[Extracted page text data]
──────

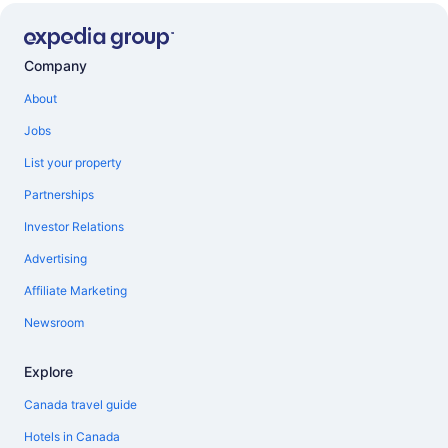
Company
About
Jobs
List your property
Partnerships
Investor Relations
Advertising
Affiliate Marketing
Newsroom
Explore
Canada travel guide
Hotels in Canada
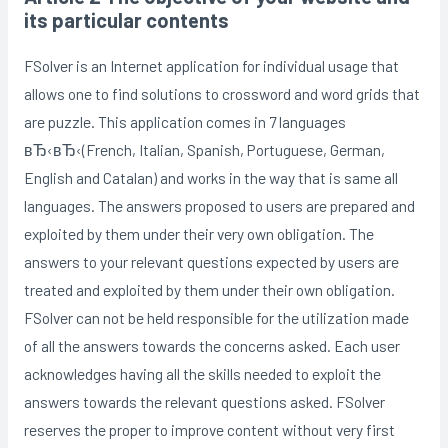
its particular contents
FSolver is an Internet application for individual usage that
allows one to find solutions to crossword and word grids that
are puzzle. This application comes in 7 languages
вЂ‹вЂ‹(French, Italian, Spanish, Portuguese, German,
English and Catalan) and works in the way that is same all
languages. The answers proposed to users are prepared and
exploited by them under their very own obligation. The
answers to your relevant questions expected by users are
treated and exploited by them under their own obligation.
FSolver can not be held responsible for the utilization made
of all the answers towards the concerns asked. Each user
acknowledges having all the skills needed to exploit the
answers towards the relevant questions asked. FSolver
reserves the proper to improve content without very first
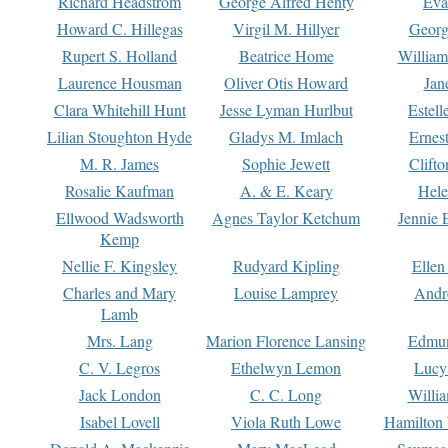
Richard Headstrom
George Alfred Henty
Eva
Howard C. Hillegas
Virgil M. Hillyer
Georg
Rupert S. Holland
Beatrice Home
William
Laurence Housman
Oliver Otis Howard
Jan
Clara Whitehill Hunt
Jesse Lyman Hurlbut
Estell
Lilian Stoughton Hyde
Gladys M. Imlach
Ernest
M. R. James
Sophie Jewett
Clift
Rosalie Kaufman
A. & E. Keary
Hele
Ellwood Wadsworth
Agnes Taylor Ketchum
Jennie 
Kemp
Nellie F. Kingsley
Rudyard Kipling
Ellen
Charles and Mary
Louise Lamprey
Andr
Lamb
Mrs. Lang
Marion Florence Lansing
Edmu
C. V. Legros
Ethelwyn Lemon
Lucy 
Jack London
C. C. Long
Willi
Isabel Lovell
Viola Ruth Lowe
Hamilton 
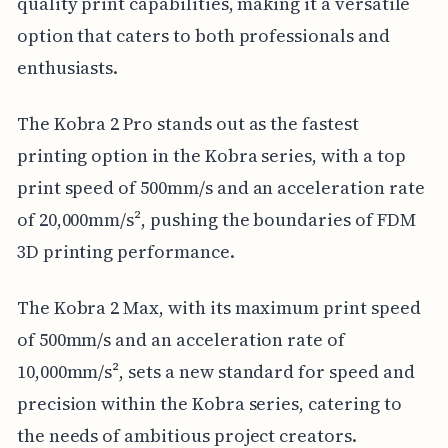
quality print capabilities, making it a versatile
option that caters to both professionals and
enthusiasts.
The Kobra 2 Pro stands out as the fastest
printing option in the Kobra series, with a top
print speed of 500mm/s and an acceleration rate
of 20,000mm/s², pushing the boundaries of FDM
3D printing performance.
The Kobra 2 Max, with its maximum print speed
of 500mm/s and an acceleration rate of
10,000mm/s², sets a new standard for speed and
precision within the Kobra series, catering to
the needs of ambitious project creators.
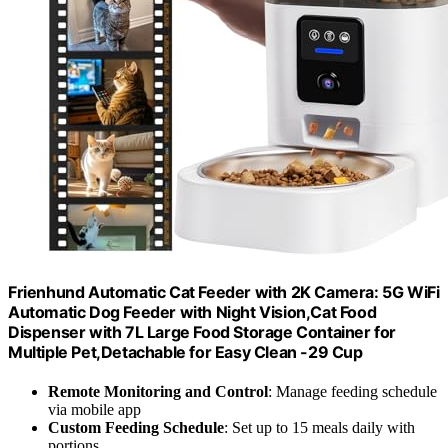
Frienhund Automatic Cat Feeder with 2K Camera: 5G WiFi
Automatic Dog Feeder with Night Vision,Cat Food
Dispenser with 7L Large Food Storage Container for
Multiple Pet,Detachable for Easy Clean -29 Cup
Remote Monitoring and Control
: Manage feeding schedule
via mobile app
Custom Feeding Schedule
: Set up to 15 meals daily with
portions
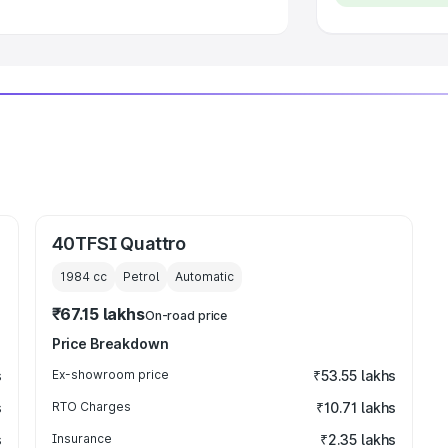
40TFSI Quattro
1984
cc
Petrol
Automatic
₹67.15 lakhs
On-road price
Price Breakdown
s
Ex-showroom price
₹53.55 lakhs
s
RTO Charges
₹10.71 lakhs
s
Insurance
₹2.35 lakhs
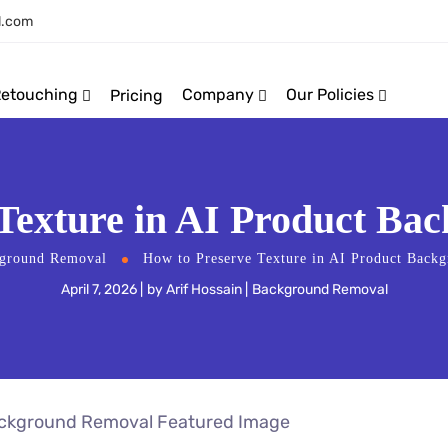
l.com
Retouching
Company
Our Policies
Pricing
 Texture in AI Product Ba
ground Removal
How to Preserve Texture in AI Product Back
April 7, 2026
by
Arif Hossain
Background Removal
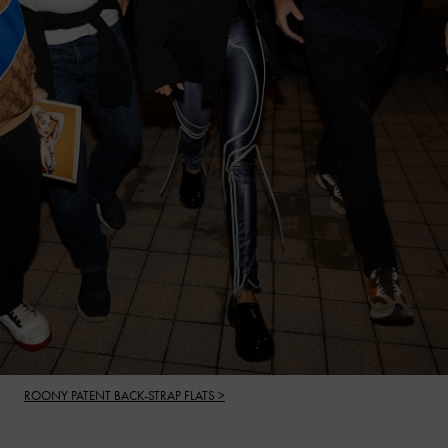
ROONY PATENT BACK-STRAP FLATS >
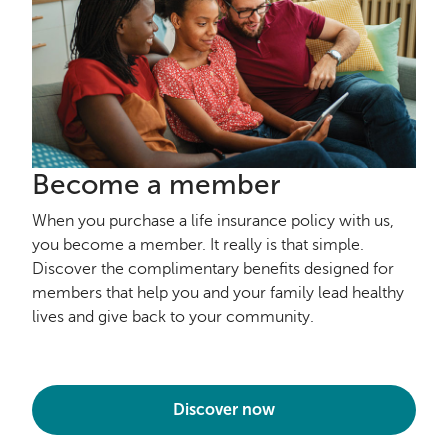
Become a member
When you purchase a life insurance policy with us,
you become a member. It really is that simple.
Discover the complimentary benefits designed for
members that help you and your family lead healthy
lives and give back to your community.
Discover now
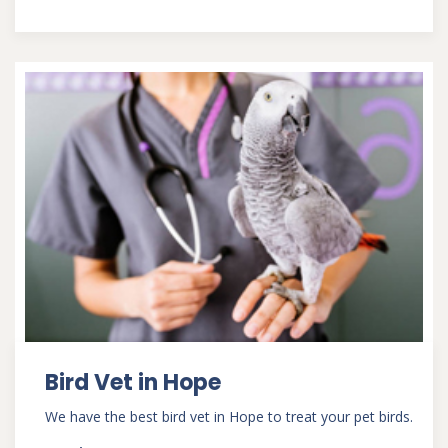
Bird Vet in Hope
We have the best bird vet in Hope to treat your pet birds.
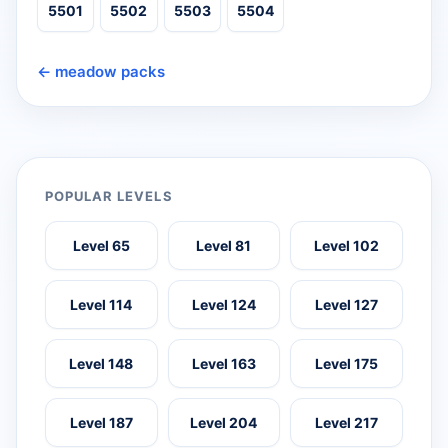
5501
5502
5503
5504
← meadow packs
POPULAR LEVELS
Level 65
Level 81
Level 102
Level 114
Level 124
Level 127
Level 148
Level 163
Level 175
Level 187
Level 204
Level 217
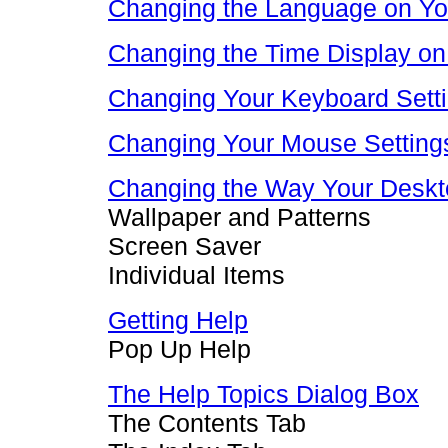
Changing the Language on Y
Changing the Time Display on
Changing Your Keyboard Sett
Changing Your Mouse Setting
Changing the Way Your Deskt
Wallpaper and Patterns
Screen Saver
Individual Items
Getting Help
Pop Up Help
The Help Topics Dialog Box
The Contents Tab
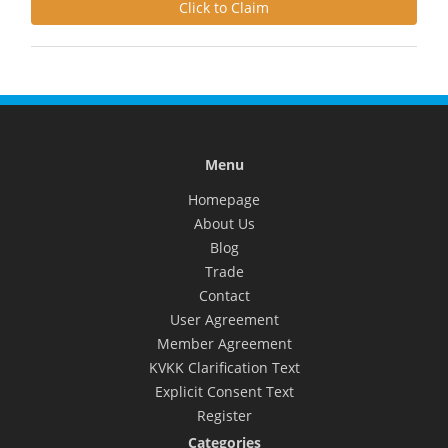
Click to Claim
Menu
Homepage
About Us
Blog
Trade
Contact
User Agreement
Member Agreement
KVKK Clarification Text
Explicit Consent Text
Register
Categories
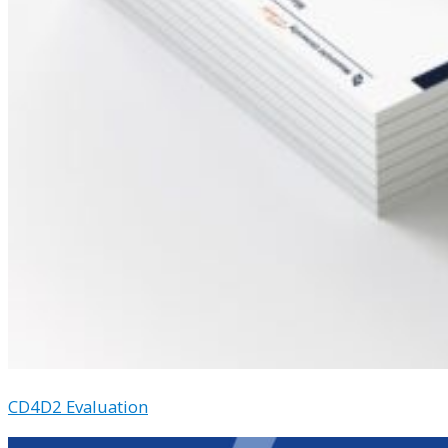
CD4D2 Evaluation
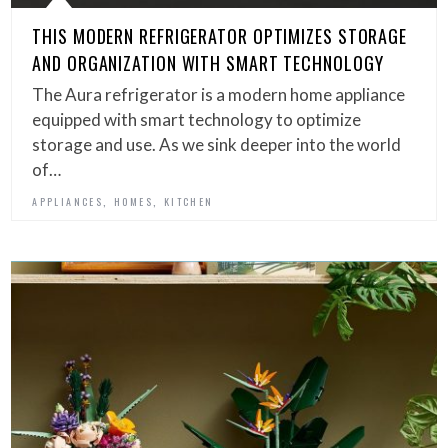
THIS MODERN REFRIGERATOR OPTIMIZES STORAGE
AND ORGANIZATION WITH SMART TECHNOLOGY
The Aura refrigerator is a modern home appliance
equipped with smart technology to optimize
storage and use. As we sink deeper into the world
of…
,
,
APPLIANCES
HOMES
KITCHEN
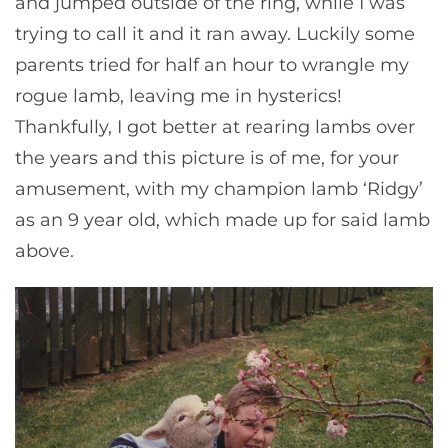
and jumped outside of the ring, while I was
trying to call it and it ran away. Luckily some
parents tried for half an hour to wrangle my
rogue lamb, leaving me in hysterics!
Thankfully, I got better at rearing lambs over
the years and this picture is of me, for your
amusement, with my champion lamb ‘Ridgy’
as an 9 year old, which made up for said lamb
above.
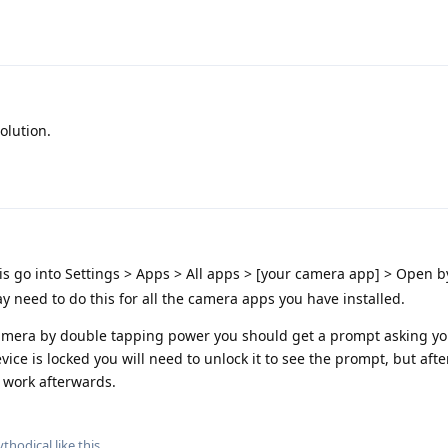
olution.
s go into Settings > Apps > All apps > [your camera app] > Open b
y need to do this for all the camera apps you have installed.
 camera by double tapping power you should get a prompt asking y
vice is locked you will need to unlock it to see the prompt, but after
t work afterwards.
thodical
like this
.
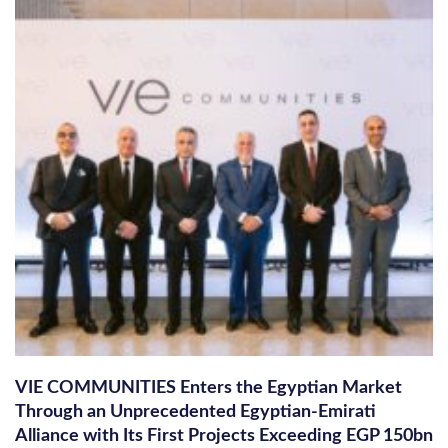
VIE COMMUNITIES Enters the Egyptian Market
Through an Unprecedented Egyptian-Emirati
Alliance with Its First Projects Exceeding EGP 150bn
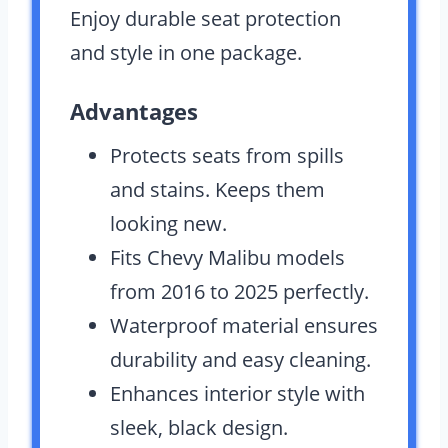
Enjoy durable seat protection
and style in one package.
Advantages
Protects seats from spills
and stains. Keeps them
looking new.
Fits Chevy Malibu models
from 2016 to 2025 perfectly.
Waterproof material ensures
durability and easy cleaning.
Enhances interior style with
sleek, black design.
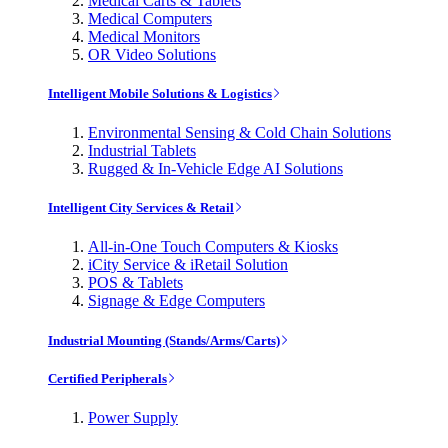
Medical Carts & Tablets
Medical Computers
Medical Monitors
OR Video Solutions
Intelligent Mobile Solutions & Logistics
Environmental Sensing & Cold Chain Solutions
Industrial Tablets
Rugged & In-Vehicle Edge AI Solutions
Intelligent City Services & Retail
All-in-One Touch Computers & Kiosks
iCity Service & iRetail Solution
POS & Tablets
Signage & Edge Computers
Industrial Mounting (Stands/Arms/Carts)
Certified Peripherals
Power Supply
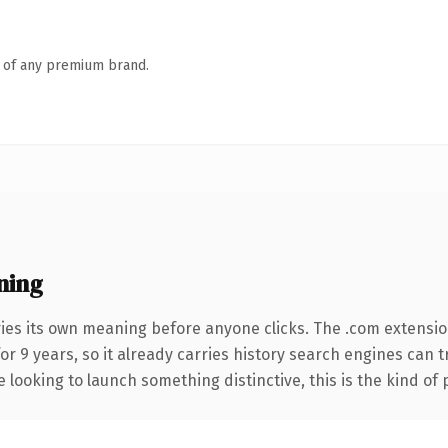
n of any premium brand.
ning
ries its own meaning before anyone clicks. The .com extensi
for 9 years, so it already carries history search engines can 
 looking to launch something distinctive, this is the kind of 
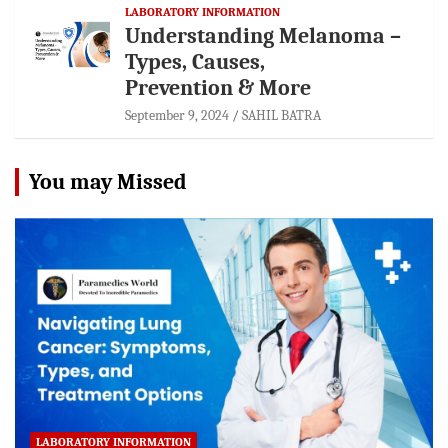
LABORATORY INFORMATION
Understanding Melanoma –
Types, Causes,
Prevention & More
September 9, 2024
SAHIL BATRA
You may Missed
LABORATORY INFORMATION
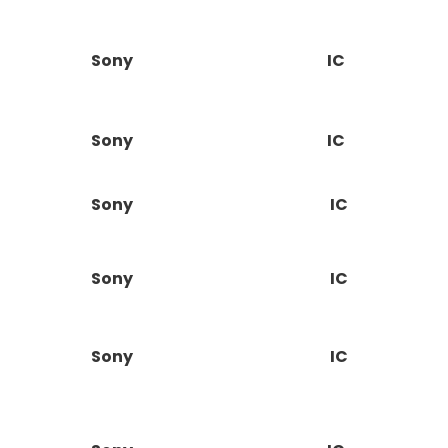
Sony
IC
Sony
IC
Sony
IC
Sony
IC
Sony
IC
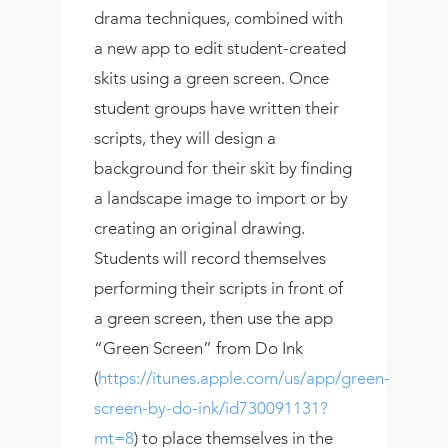
drama techniques, combined with
a new app to edit student-created
skits using a green screen. Once
student groups have written their
scripts, they will design a
background for their skit by finding
a landscape image to import or by
creating an original drawing.
Students will record themselves
performing their scripts in front of
a green screen, then use the app
“Green Screen” from Do Ink
(
https://itunes.apple.com/us/app/green-
screen-by-do-ink/id730091131?
mt=8
) to place themselves in the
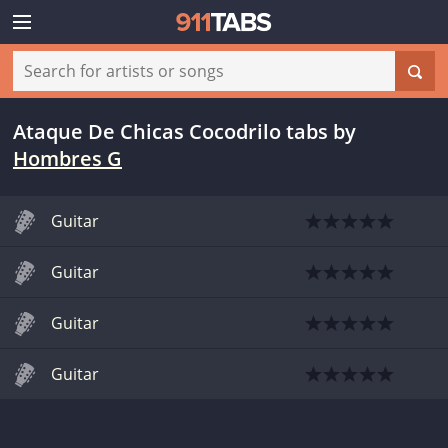
Ataque De Chicas Cocodrilo tabs
by
Hombres G
Guitar
Guitar
Guitar
Guitar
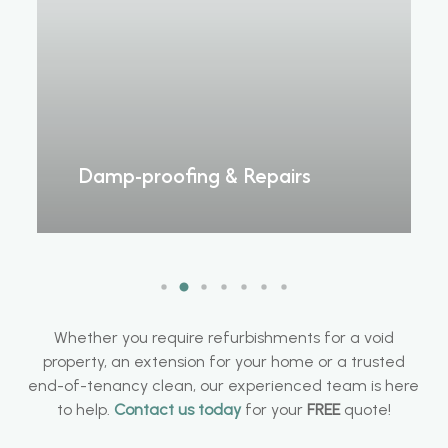
Damp-proofing & Repairs
Whether you require refurbishments for a void
property, an extension for your home or a trusted
end-of-tenancy clean, our experienced team is here
to help.
Contact us today
for your
FREE
quote!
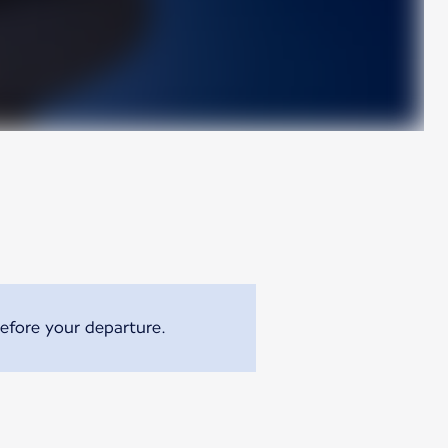
efore your departure.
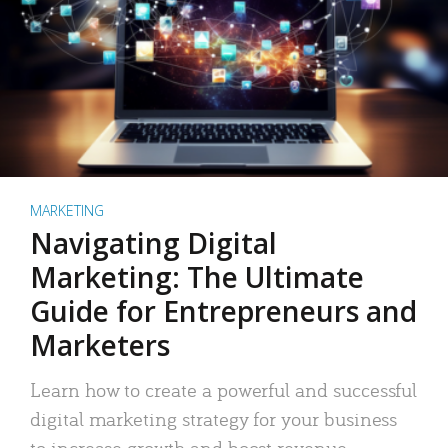
MARKETING
Navigating Digital
Marketing: The Ultimate
Guide for Entrepreneurs and
Marketers
Learn how to create a powerful and successful
digital marketing strategy for your business
to increase growth and boost revenue.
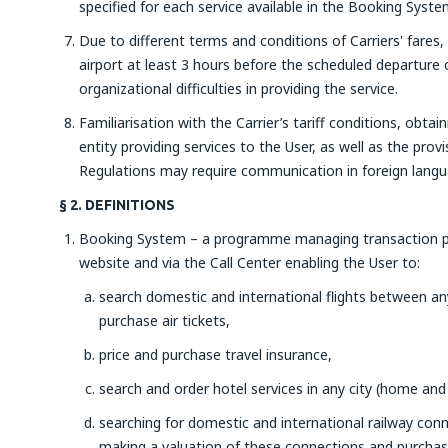
specified for each service available in the Booking Syste
Due to different terms and conditions of Carriers' fares,
airport at least 3 hours before the scheduled departure o
organizational difficulties in providing the service.
Familiarisation with the Carrier’s tariff conditions, obtai
entity providing services to the User, as well as the prov
Regulations may require communication in foreign langu
§ 2. DEFINITIONS
Booking System – a programme managing transaction pr
website and via the Call Center enabling the User to:
search domestic and international flights between any 
purchase air tickets,
price and purchase travel insurance,
search and order hotel services in any city (home and
searching for domestic and international railway con
making a valuation of these connections and purchasin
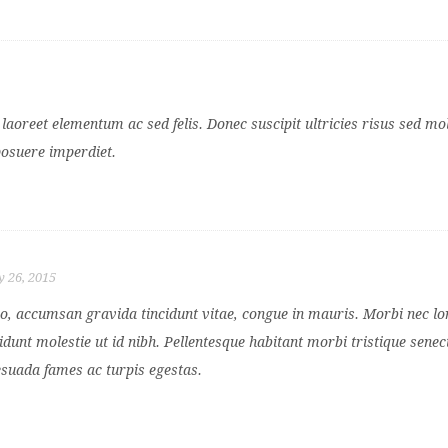
aoreet elementum ac sed felis. Donec suscipit ultricies risus sed mol
posuere imperdiet.
 26, 2015
ero, accumsan gravida tincidunt vitae, congue in mauris. Morbi nec l
idunt molestie ut id nibh. Pellentesque habitant morbi tristique senec
esuada fames ac turpis egestas.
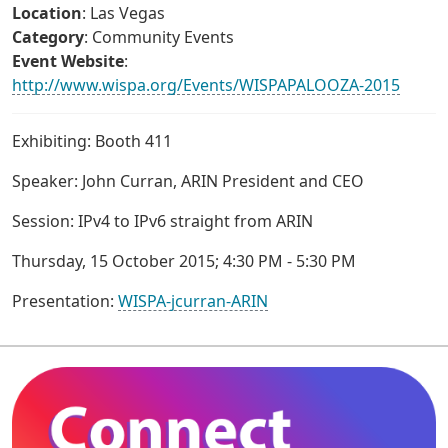
Location
: Las Vegas
Category
: Community Events
Event Website
:
http://www.wispa.org/Events/WISPAPALOOZA-2015
Exhibiting: Booth 411
Speaker: John Curran, ARIN President and CEO
Session: IPv4 to IPv6 straight from ARIN
Thursday, 15 October 2015; 4:30 PM - 5:30 PM
Presentation:
WISPA-jcurran-ARIN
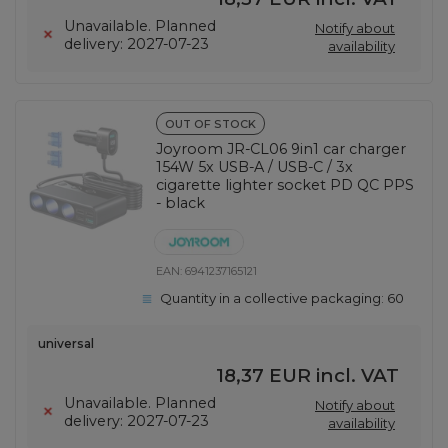
Unavailable. Planned
Notify about
delivery: 2027-07-23
availability
OUT OF STOCK
Joyroom JR-CL06 9in1 car charger
154W 5x USB-A / USB-C / 3x
cigarette lighter socket PD QC PPS
- black
EAN:
6941237165121
Quantity in a collective packaging:
60
universal
18,37 EUR
incl. VAT
Unavailable. Planned
Notify about
delivery: 2027-07-23
availability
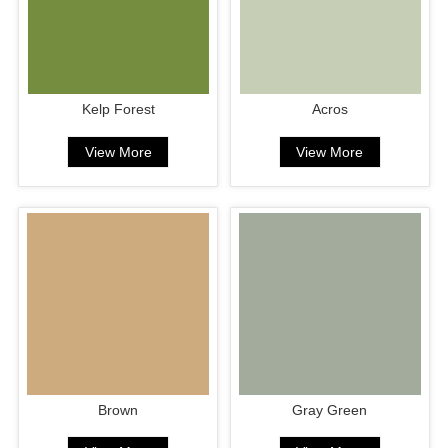
Kelp Forest
Acros
View More
View More
Brown
Gray Green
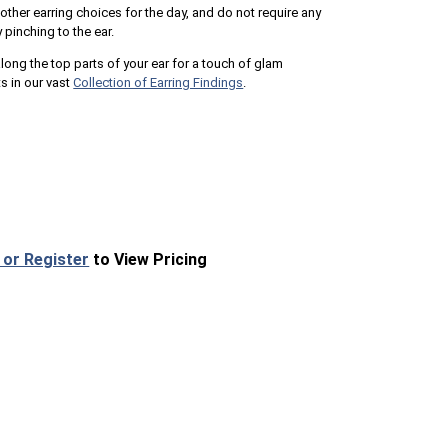
 other earring choices for the day, and do not require any
y pinching to the ear.
ong the top parts of your ear for a touch of glam
ts in our vast
Collection of Earring Findings
.
 or Register
to View Pricing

──────

Task item
Search the entries above for the word "travel" and count the lines that hold it. Reply with only that number.

Solution for this problem
2